▸ TRY IT
A complete response lists each line of the data below that includes the word "trou".

Page images and extracted text
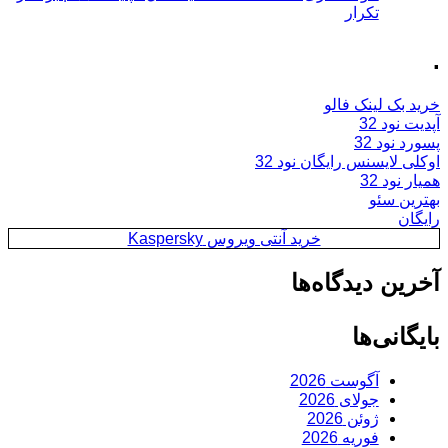
تکرار
.
خرید بک لینک فالو
آپدیت نود 32
پسورد نود 32
اوکلی لایسنس رایگان نود 32
همیار نود 32
بهترین سئو
رایگان
خرید آنتی ویروس Kaspersky
آخرین دیدگاه‌ها
بایگانی‌ها
آگوست 2026
جولای 2026
ژوئن 2026
فوریه 2026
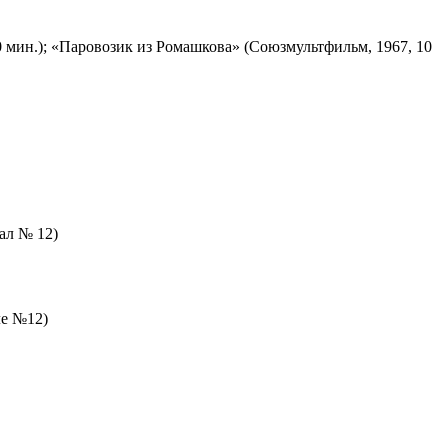
 мин.); «Паровозик из Ромашкова» (Союзмультфильм, 1967, 10
зал № 12)
ле №12)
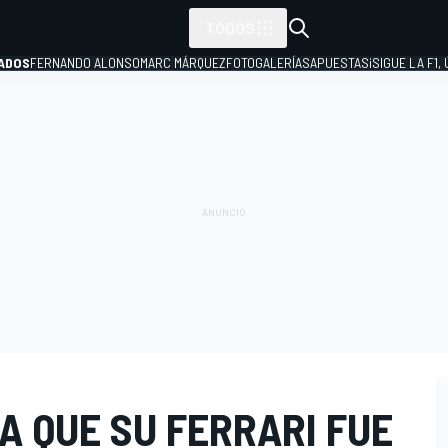
TODOS
ADOS
FERNANDO ALONSO
MARC MÁRQUEZ
FOTOGALERÍAS
APUESTAS
¡SIGUE LA F1,
P
A QUE SU FERRARI FUE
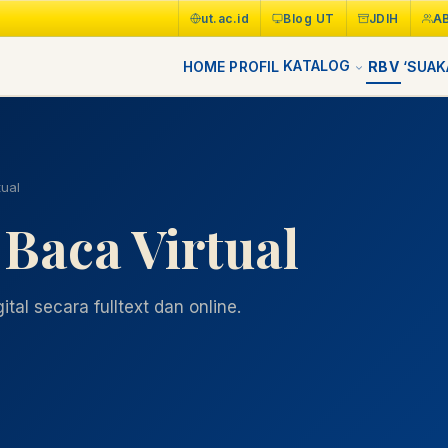
ut.ac.id
Blog UT
JDIH
A
KATALOG
HOME
PROFIL
RBV
‘SUAK
ual
Baca Virtual
tal secara fulltext dan online.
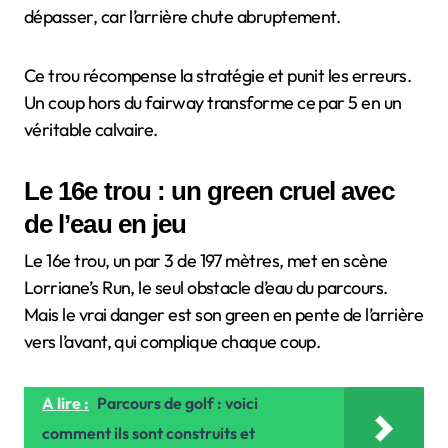
dépasser, car l’arrière chute abruptement.
Ce trou récompense la stratégie et punit les erreurs.
Un coup hors du fairway transforme ce par 5 en un
véritable calvaire.
Le 16e trou : un green cruel avec
de l’eau en jeu
Le 16e trou, un par 3 de 197 mètres, met en scène
Lorriane’s Run, le seul obstacle d’eau du parcours.
Mais le vrai danger est son green en pente de l’arrière
vers l’avant, qui complique chaque coup.
A lire :
Parcours de golf : voici
comment ils sont construits et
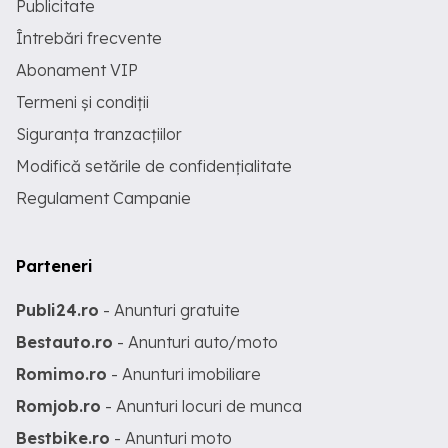
Publicitate
Întrebări frecvente
Abonament VIP
Termeni și condiții
Siguranța tranzacțiilor
Modifică setările de confidențialitate
Regulament Campanie
Parteneri
Publi24.ro
- Anunturi gratuite
Bestauto.ro
- Anunturi auto/moto
Romimo.ro
- Anunturi imobiliare
Romjob.ro
- Anunturi locuri de munca
Bestbike.ro
- Anunturi moto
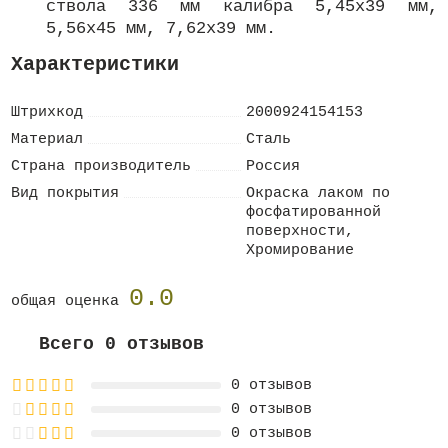
ствола 336 мм калибра 5,45х39 мм,
5,56х45 мм, 7,62х39 мм.
Характеристики
Штрихкод
2000924154153
Материал
Сталь
Страна производитель
Россия
Вид покрытия
Окраска лаком по
фосфатированной
поверхности,
Хромирование
0.0
общая оценка
Всего 0 отзывов
0 отзывов
0 отзывов
0 отзывов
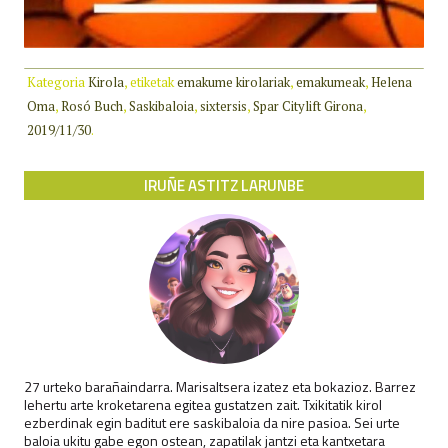
Kategoria
Kirola
, etiketak
emakume kirolariak
,
emakumeak
,
Helena
Oma
,
Rosó Buch
,
Saskibaloia
,
sixtersis
,
Spar Citylift Girona
,
2019/11/30
.
IRUÑE ASTITZ LARUNBE
27 urteko barañaindarra. Marisaltsera izatez eta bokazioz. Barrez
lehertu arte kroketarena egitea gustatzen zait. Txikitatik kirol
ezberdinak egin baditut ere saskibaloia da nire pasioa. Sei urte
baloia ukitu gabe egon ostean, zapatilak jantzi eta kantxetara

▸ COMPLETED TASK
Ce trou récompense la stratégie et punit les erreurs.
Le 16e trou : un green cruel avec
Le 16e trou, un par 3 de 197 mètres, met en scène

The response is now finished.